The Henry Benton Austin collection contains letters that Austin wrote to a woman named "Hettie" and a manuscript map depicting the Battle of Ball's Bluff. Austin commented on his experiences while serving in the Union Army during the Civil War and expressed his displeasure with a transient lifestyle.
Language: The material is in English Repository: William L. Clements Library, University of Michigan
909 S. University Ave. The University of Michigan Ann Arbor, MI 48109-1190 Phone: 734-764-2347 Web Site: www.clements.umich.edu
Cataloging funded by the National Historical Publications and Records Commission (NHPRC). This collection has been processed according to minimal processing procedures and may be revised, expanded, or updated in the future.
Henry Benton Austin Collection, James S. Schoff Civil War Collection, William L. Clements Library, The University of Michigan
Henry Benton Austin joined the Union Army around the beginning of the Civil War and served in the Army of the Potomac at and immediately after the Battle of Ball's Bluff. He later became a first lieutenant in Company C of the 16th Indiana Infantry Regiment.

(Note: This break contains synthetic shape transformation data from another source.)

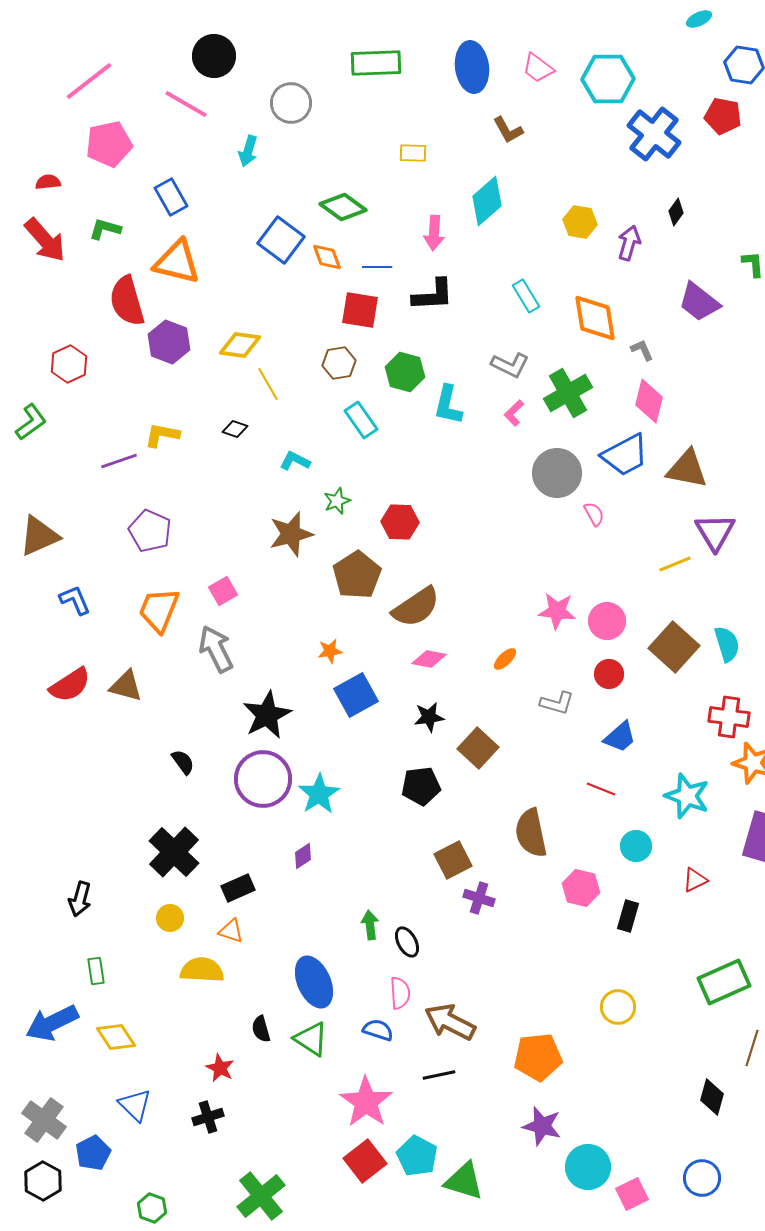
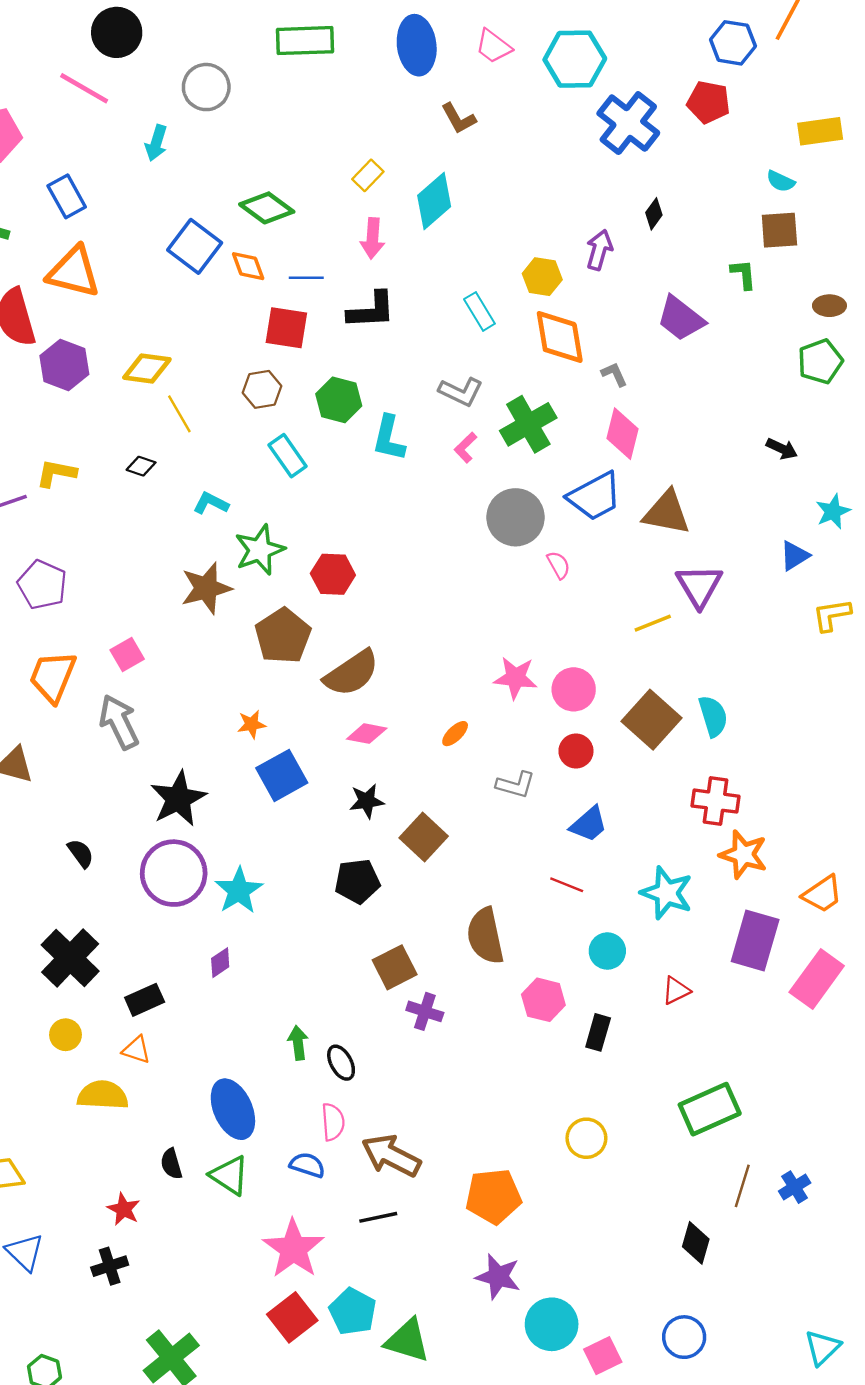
yellow rectangle: (413, 153) -> (368, 175), moved, turned -48
yellow hexagon: (580, 222) -> (542, 277), moved
green star: (337, 501) -> (260, 550), size x1.6

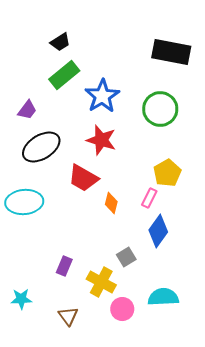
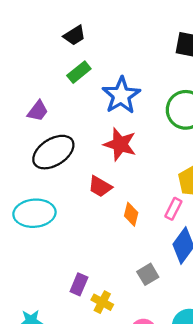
green rectangle: (64, 75) -> (79, 72), size x0.7
red trapezoid: (83, 178) -> (100, 187), size x0.7
yellow cross: (101, 282) -> (102, 302), moved, size x0.7

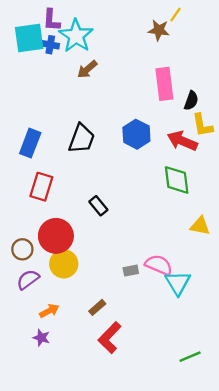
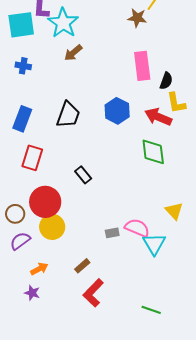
blue cross: (50, 45) -> (23, 66), moved
yellow triangle: (200, 226) -> (174, 211), moved, turned 36
green line: (190, 357) -> (151, 310), moved, turned 42

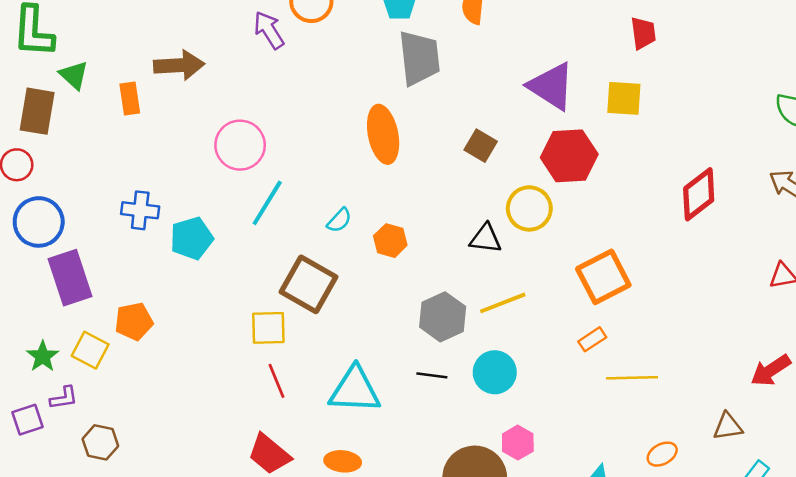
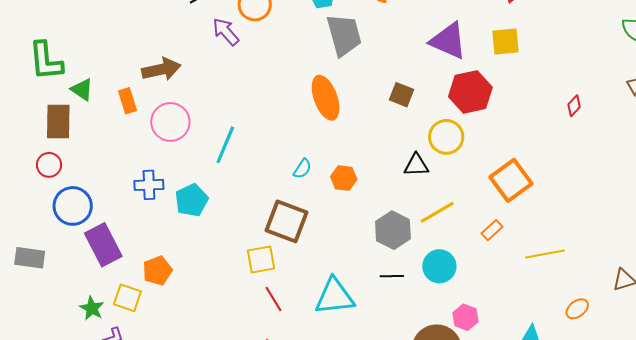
pink circle: (240, 145) -> (170, 122), moved
red diamond: (699, 194) -> (574, 106), size x0.5
cyan line: (267, 203) -> (225, 145), moved
orange rectangle: (592, 339) -> (492, 230), moved

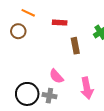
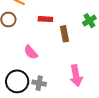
red rectangle: (60, 23) -> (45, 19), moved
pink semicircle: (56, 76) -> (31, 52), moved

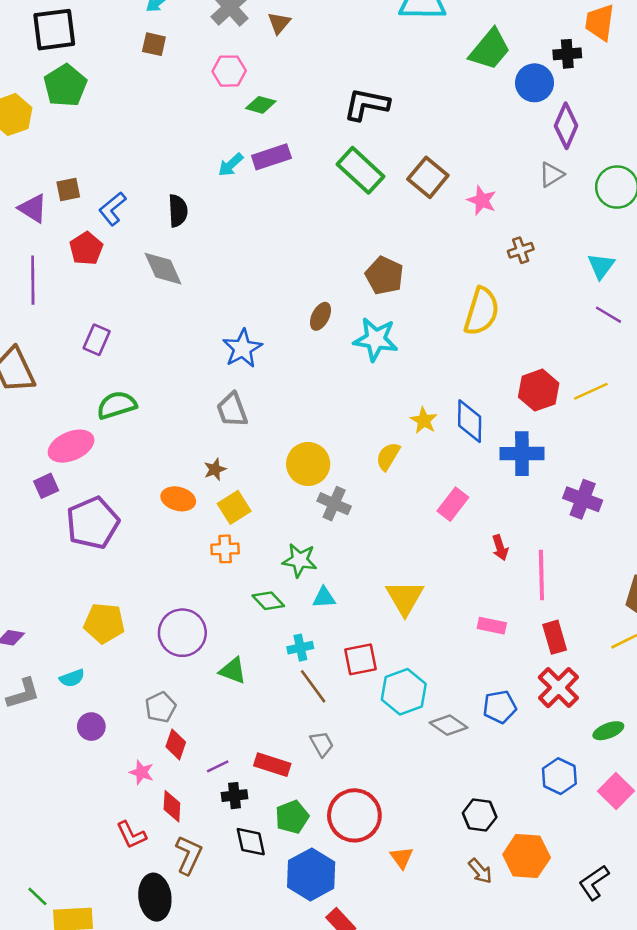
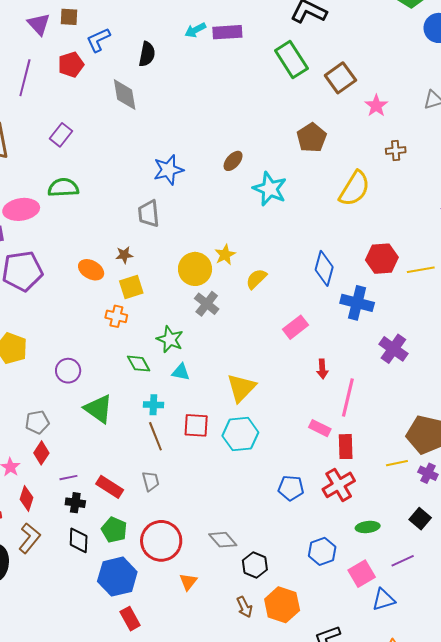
brown pentagon: (384, 276) -> (312, 138), moved
yellow star: (424, 420) -> (225, 255), moved
pink rectangle: (492, 626) -> (320, 428), moved
purple circle: (182, 633) -> (68, 371), size x0.7
green triangle: (233, 671) -> (98, 409), size x1.4
cyan hexagon: (404, 692) -> (240, 434), moved
gray diamond: (449, 725) -> (223, 540), moved
green pentagon: (292, 817) -> (114, 530), turned 30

The Henry Benton Austin collection contains 3 letters that Austin wrote to a woman named "Hettie" and a manuscript map depicting the Battle of Ball's Bluff. The map, drawn with ink and pencil, shows geographic landmarks such as the Potomac River and the road to Leesburg, Virginia, as well as picket lines, battery positions, and the Confederate Army's furthest point of advancement (). Two of Austin's letters pertain to his war service (January 26, 1862, and undated). He reflected on the Battle of Ball's Bluff, which he referred to as "a day of human butchery," and described a boat carrying wounded soldiers. Austin reported that his unit had been equipped with Enfield rifles, complained about poor drinking water, and mentioned soldiers' difficulty drilling with heavy uniforms, knapsacks, and cartridge boxes in high heat. In his final letter, also undated and unsigned, Austin discussed his case of the "blues" and dissatisfaction with a "roving wandering kind of life."